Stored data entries
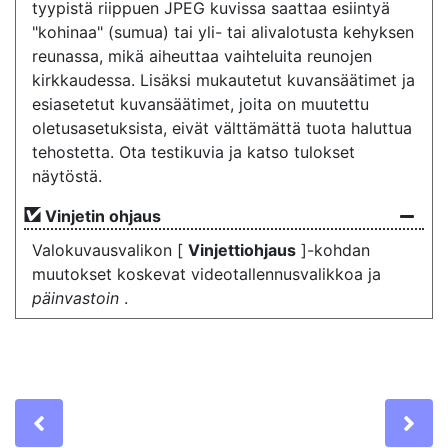
tyypistä riippuen JPEG kuvissa saattaa esiintyä
"kohinaa" (sumua) tai yli- tai alivalotusta kehyksen
reunassa, mikä aiheuttaa vaihteluita reunojen
kirkkaudessa. Lisäksi mukautetut kuvansäätimet ja
esiasetetut kuvansäätimet, joita on muutettu
oletusasetuksista, eivät välttämättä tuota haluttua
tehostetta. Ota testikuvia ja katso tulokset
näytöstä.
Vinjetin ohjaus
Valokuvausvalikon [
Vinjettiohjaus
]-kohdan
muutokset koskevat videotallennusvalikkoa ja
päinvastoin
.
Previous
Ne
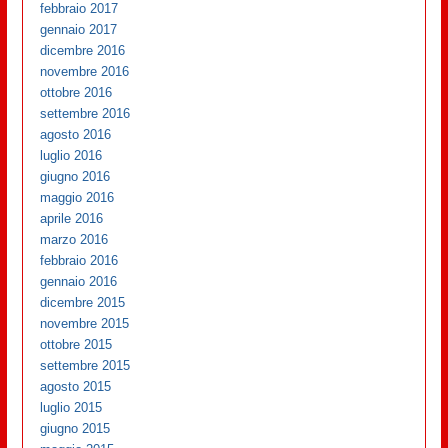
febbraio 2017
gennaio 2017
dicembre 2016
novembre 2016
ottobre 2016
settembre 2016
agosto 2016
luglio 2016
giugno 2016
maggio 2016
aprile 2016
marzo 2016
febbraio 2016
gennaio 2016
dicembre 2015
novembre 2015
ottobre 2015
settembre 2015
agosto 2015
luglio 2015
giugno 2015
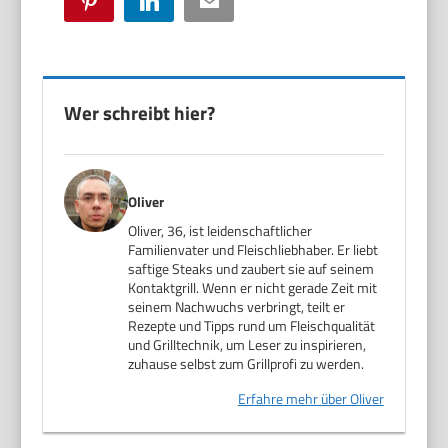
Pinterest
LinkedIn
Email
Wer schreibt hier?
Oliver
Oliver, 36, ist leidenschaftlicher
Familienvater und Fleischliebhaber. Er liebt
saftige Steaks und zaubert sie auf seinem
Kontaktgrill. Wenn er nicht gerade Zeit mit
seinem Nachwuchs verbringt, teilt er
Rezepte und Tipps rund um Fleischqualität
und Grilltechnik, um Leser zu inspirieren,
zuhause selbst zum Grillprofi zu werden.
Erfahre mehr über Oliver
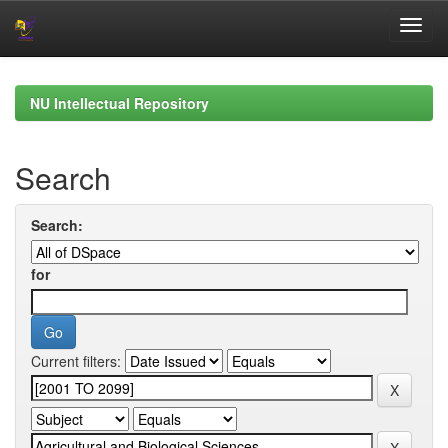
Skip
navigation
NU Intellectual Repository
Search
Search:
for
Current filters:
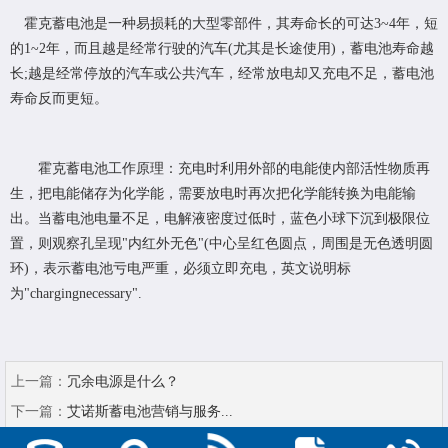
霍克蓄电池是一种易损耗的大型零部件，其寿命长的可达3~4年，短
的1~2年，而且越是经常行驶的汽车(尤其是长途使用)，蓄电池寿命越
长;越是经常停放的汽车或公共汽车，经常放电却又充电不足，蓄电池
寿命反而更短。
霍克蓄电池工作原理：充电时利用外部的电能使内部活性物质再
生，把电能储存为化学能，需要放电时再次把化学能转换为电能输
出。当蓄电池电量不足，电解液密度过低时，蓝色小球下沉到极限位
置，则观察孔呈现"内红外无色"(中心呈红色圆点，周围是无色透明圆
环)，表示蓄电池亏电严重，必须立即充电，英文说明标
为"chargingnecessary".
上一篇：
冗余电源是什么？
下一篇：
艾诺斯蓄电池营销与服务...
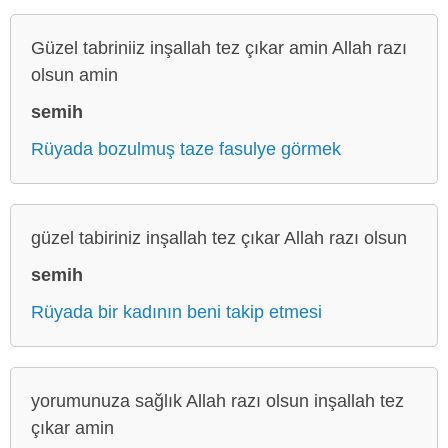
Güzel tabriniiz inşallah tez çıkar amin Allah razı
olsun amin
semih
Rüyada bozulmuş taze fasulye görmek
güzel tabiriniz inşallah tez çıkar Allah razı olsun
semih
Rüyada bir kadının beni takip etmesi
yorumunuza sağlık Allah razı olsun inşallah tez
çıkar amin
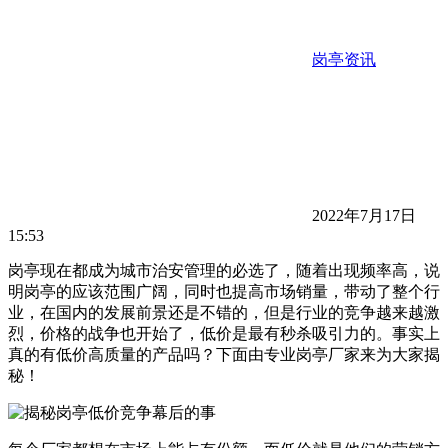
岗亭资讯
2022年7月17日
15:53
岗亭现在都成为城市治安管理的必选了，随着出现频率高，说
明岗亭的应该范围广阔，同时也提高市场销量，带动了整个行
业，在国内的发展前景还是不错的，但是行业的竞争越来越激
烈，价格的战争也开始了，低价是最有秒杀吸引力的。事实上
真的有低价高质量的产品吗？下面由专业岗亭厂家来为大家揭
秘！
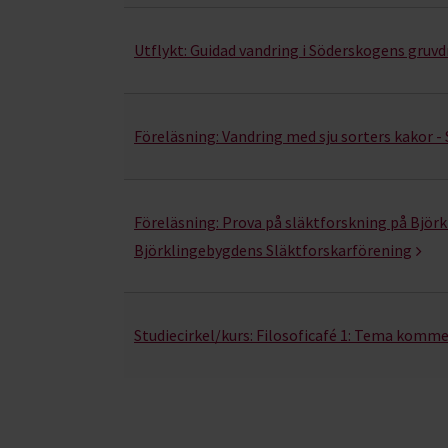
Utflykt:
Guidad vandring i Söderskogens gruv
Föreläsning:
Vandring med sju sorters kakor -
Föreläsning:
Prova på släktforskning på Björk
Björklingebygdens Släktforskarförening
Studiecirkel/kurs:
Filosoficafé 1: Tema komme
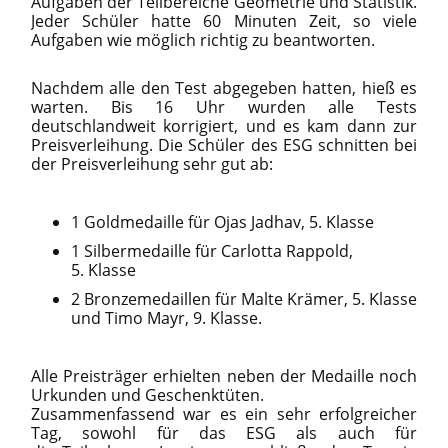
Aufgaben der Teilbereiche Geometrie und Statistik.
Jeder Schüler hatte 60 Minuten Zeit, so viele
Aufgaben wie möglich richtig zu beantworten.
Nachdem alle den Test abgegeben hatten, hieß es
warten. Bis 16 Uhr wurden alle Tests
deutschlandweit korrigiert, und es kam dann zur
Preisverleihung. Die Schüler des ESG schnitten bei
der Preisverleihung sehr gut ab:
1 Goldmedaille für Ojas Jadhav, 5. Klasse
1 Silbermedaille für Carlotta Rappold,
5. Klasse
2 Bronzemedaillen für Malte Krämer, 5. Klasse
und Timo Mayr, 9. Klasse.
Alle Preisträger erhielten neben der Medaille noch
Urkunden und Geschenktüten.
Zusammenfassend war es ein sehr erfolgreicher
Tag, sowohl für das ESG als auch für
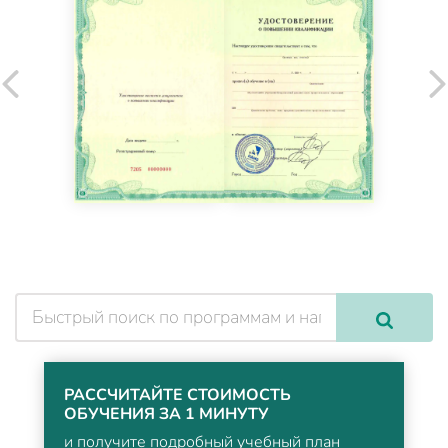
РАССЧИТАЙТЕ СТОИМОСТЬ
ОБУЧЕНИЯ ЗА 1 МИНУТУ
и получите подробный учебный план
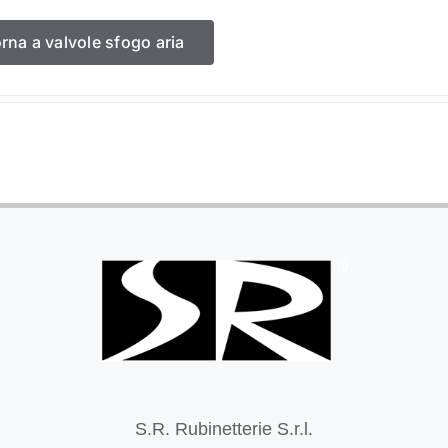
orna a valvole sfogo aria
S.R. Rubinetterie S.r.l.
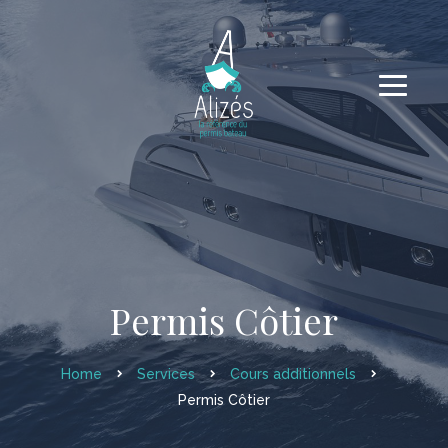
Permis Côtier
Home
Services
Cours additionnels
Permis Côtier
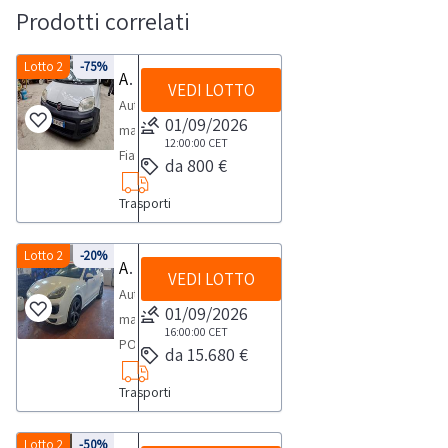
Prodotti correlati
Lotto 2
-75%
Automobile Fiat Panda
VEDI LOTTO
Automobile
01/09/2026
marca
12:00:00
CET
Fiat,
da 800 €
modello
Trasporti
Panda
Van,-
targa
Lotto 2
-20%
Autovettura Porsche
VEDI LOTTO
ES735TV,
Autovettura
-
01/09/2026
marca
anno
16:00:00
CET
PORSCHE
da 15.680 €
2013,
-
-
Trasporti
modello
kw
CAYENNE
55,00
4.134,
Lotto 2
-50%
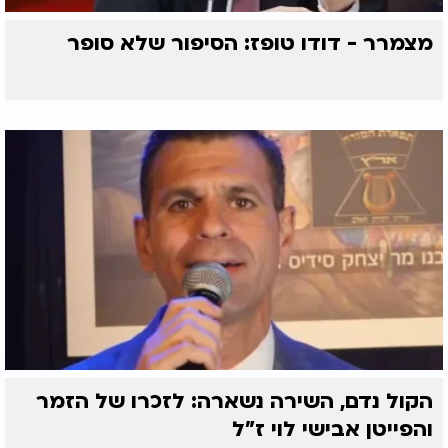
מצמרר - דודו טופז: הסיפור שלא סופר
הקול נדם, השירה נשארה: לזכרו של הזמר
והפייטן אבישי לוי ז"ל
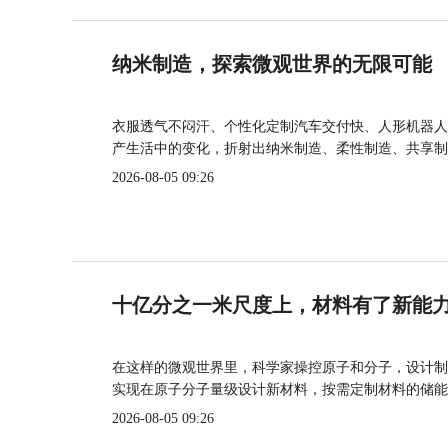
纳米制造，探索微观世界的无限可能
衣服透气不闷汗、个性化定制汽车交付快、人形机器人
产生活中的变化，折射出纳米制造、柔性制造、共享制
2026-08-05 09:26
十亿分之一米尺度上，材料有了新能
在这样的微观世界里，科学家操控原子和分子，设计制
实现在原子分子量级设计新材料，按需定制材料的储能
2026-08-05 09:26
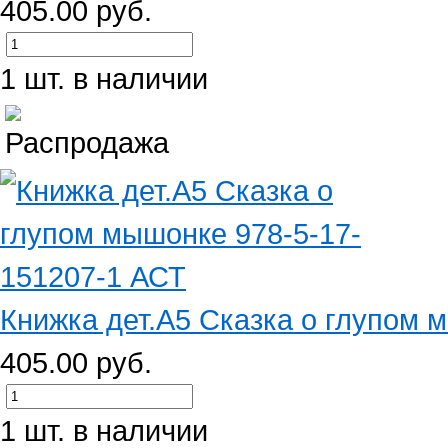
405.00 руб.
1 шт. в наличии
Книжка дет.А5 Сказка о глупом м
405.00 руб.
1 шт. в наличии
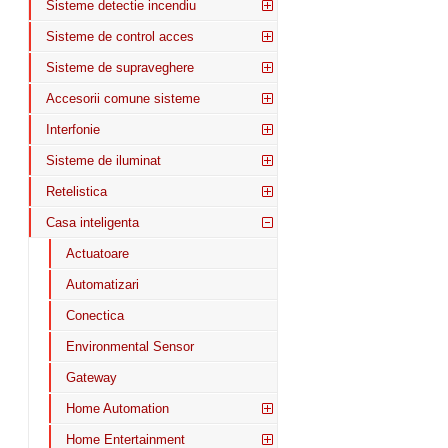
Sisteme detectie incendiu
Sisteme de control acces
Sisteme de supraveghere
Accesorii comune sisteme
Interfonie
Sisteme de iluminat
Retelistica
Casa inteligenta
Actuatoare
Automatizari
Conectica
Environmental Sensor
Gateway
Home Automation
Home Entertainment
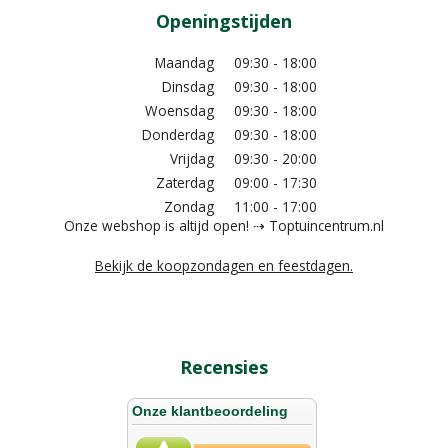
Openingstijden
Maandag
09:30 - 18:00
Dinsdag
09:30 - 18:00
Woensdag
09:30 - 18:00
Donderdag
09:30 - 18:00
Vrijdag
09:30 - 20:00
Zaterdag
09:00 - 17:30
Zondag
11:00 - 17:00
Onze webshop is altijd open! ⇢ Toptuincentrum.nl
Bekijk de koopzondagen en feestdagen.
Recensies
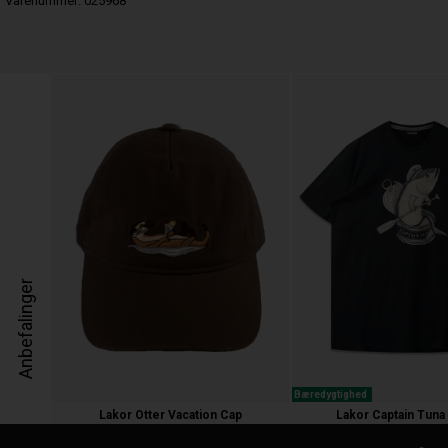
Varenummer:
025968
Anbefalinger
Bæredygtighed
Lakor Otter Vacation Cap
Lakor Captain Tuna 
300,00 kr.
300,00 kr.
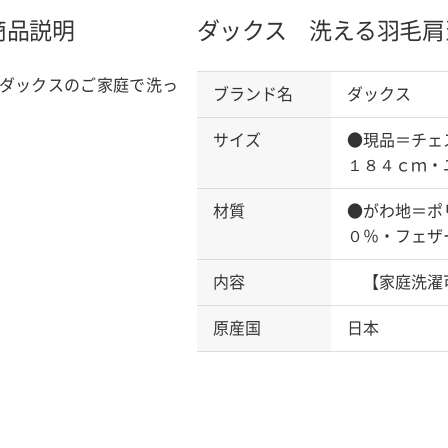
商品説明
ダックス 洗える羽毛肩
ダックスのご家庭で洗っ
ブランド名
ダックス
サイズ
●現品＝チェ
１８４ｃｍ・
材質
●がわ地＝ポ
０％・フェザ
内容
【家庭洗濯可
原産国
日本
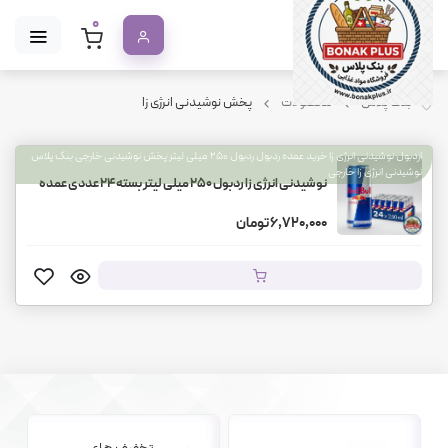
0
بنک پلاس
محصولات
پخش نوشیدنی انرژی زا
اردبول نوشیدنی انرژی زا خرید عمده ردبول ردبول ۲۵۰ میلی لیتر پخش نوشیدنی خارجی بنک پلاس
نوشیدنی انرژی زا خارجی
نوشیدنی انرژی زا ردبول ۲۵۰ میلی لیتر بسته ۲۴ عددی عمده
6,720,000 تومان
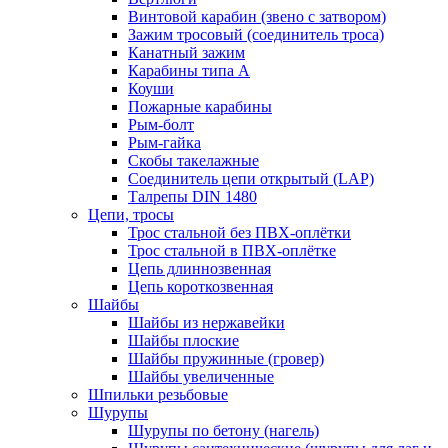
Винтовой карабин (звено с затвором)
Зажим тросовый (соединитель троса)
Канатный зажим
Карабины типа А
Коуши
Пожарные карабины
Рым-болт
Рым-гайка
Скобы такелажные
Соединитель цепи открытый (LAP)
Талрепы DIN 1480
Цепи, тросы
Трос стальной без ПВХ-оплётки
Трос стальной в ПВХ-оплётке
Цепь длиннозвенная
Цепь короткозвенная
Шайбы
Шайбы из нержавейки
Шайбы плоские
Шайбы пружинные (гровер)
Шайбы увеличенные
Шпильки резьбовые
Шурупы
Шурупы по бетону (нагель)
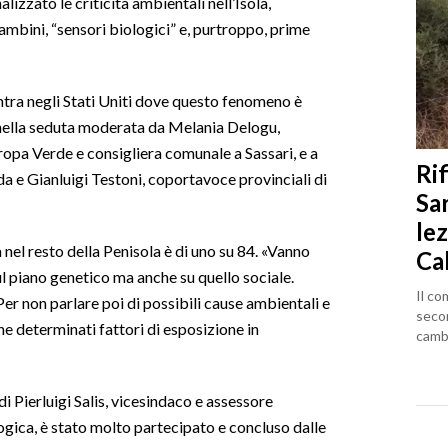
izzato le criticità ambientali nell’Isola,
ambini, “sensori biologici” e, purtroppo, prime
ntra negli Stati Uniti dove questo fenomeno è
o nella seduta moderata da Melania Delogu,
opa Verde e consigliera comunale a Sassari, e a
Rif
 e Gianluigi Testoni, coportavoce provinciali di
Sa
lez
nel resto della Penisola è di uno su 84. «Vanno
Ca
l piano genetico ma anche su quello sociale.
Il co
Per non parlare poi di possibili cause ambientali e
seco
he determinati fattori di esposizione in
cambi
i di Pierluigi Salis, vicesindaco e assessore
ogica, è stato molto partecipato e concluso dalle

→ **Problem**
Among the lines above, find those with the string "نوشیدنی" and copy them.

→ **Solution**
پخش نوشیدنی انرژی زا
اردبول نوشیدنی انرژی زا خرید عمده ردبول ردبول ۲۵۰ میلی لیتر پخش نوشیدنی خارجی بنک پلاس
نوشیدنی انرژی زا خارجی
نوشیدنی انرژی زا ردبول ۲۵۰ میلی لیتر بسته ۲۴ عددی عمده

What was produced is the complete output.